Certa vez, um certo jornal brasileiro se disse como slogan mercadológico como sendo aquele de rabo preso com o leitor. Já não estávamos sob uma ditadura, cujo mesmo diário, sobre a mesma, cometeu o enorme pecadilho de visão histórica, considerando-a como uma “ditabranda”, ou seja, ou uma ditadura à brasileira. Conta-se que o renomado advogado Sobral Pinto, em face de meneio de desculpas por parte de um coronel que o arguia, assim reagiu: “Não conheço ditadura à brasileira, conheço peru à brasileira”, prato, por sinal, acho, desapareceu. Mas, e jornalismo brasileiro? Tem, ou teria, que índole? E, ainda, faz sentido o bordão de que “jornalismo é oposição e o resto secos e molhados”? A valer a máxima, poder-se-ia entender que não existe jornalismo a favor, pelo menos, a favor ou, o que é pior, em favor de governos.
Dois incômodos, neste momento histórico do Brasil se apresentam: o primeiro, de se acreditar que na crise que ora dobra a esquina com martelo quase batido na sentença do impeachment de Dilma a imprensa desempenhou um papel de oposição, ao governo dela, simplesmente por se tratar de governo; e, ao PT, mas, nesse caso, a oposição (dialética) teria de ser a qualquer partido ou de forma espúria de se lidar com a coisa pública.
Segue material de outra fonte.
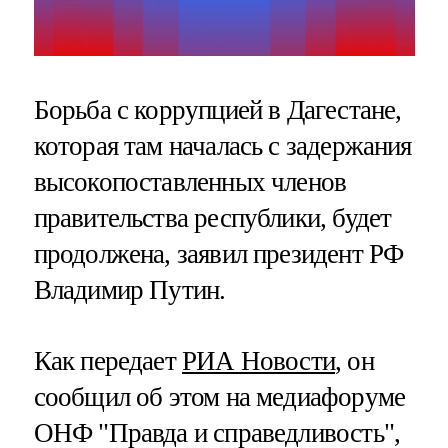
Борьба с коррупцией в Дагестане,
которая там началась с задержания
высокопоставленных членов
правительства республики, будет
продолжена, заявил президент РФ
Владимир Путин.
Как передает
РИА Новости
, он
сообщил об этом на медиафоруме
ОНФ "Правда и справедливость",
Ou essa oposição teria sido uma oposição política? O segundo mal-estar virá, logo em seguida. Ao se mudar do Palácio do Jaburu para o Palácio da Alvorada, com escala no Palácio do Planalto, um “novo” governo enfrentaria igualmente a oposição da imprensa, porque este é o seu esperado polo dialético? Estarei enganado ou a mesma imprensa de ‘oposição’ já se antecipa como parte de uma torcida, já posicionada numa parte das arquibancadas de onde partem os aplausos?
A falácia do quarto poder
Não distingo elementos de convicção de que a imprensa brasileira se tenha instituído ao longo desses poucos séculos como oposição a governos (dialeticamente falando); nem como ‘tribuna’ aberta e equilibrada aos debates; nem como poder fiscal; nem como poder moderador (crítico-analítico); e nem mesmo como Quarto Poder. Há quem compreenda que esse lugar de quarto poder foi perdido, ou para o mercado ou, olhando de uma maneira mais otimista, para o Ministério Público e, em parte, para a Polícia Federal. E são tantos os escândalos que mal os jornalistas têm expediente para cuidar da investigações que já vêm prontas, ora diretamente; ora por meio de vazamentos bem encaminhados. Em outras palavras, sobra pouco espaço para se ler, ouvir e ver o que, de fato, o “jornalismo investigativo” operou por conta própria.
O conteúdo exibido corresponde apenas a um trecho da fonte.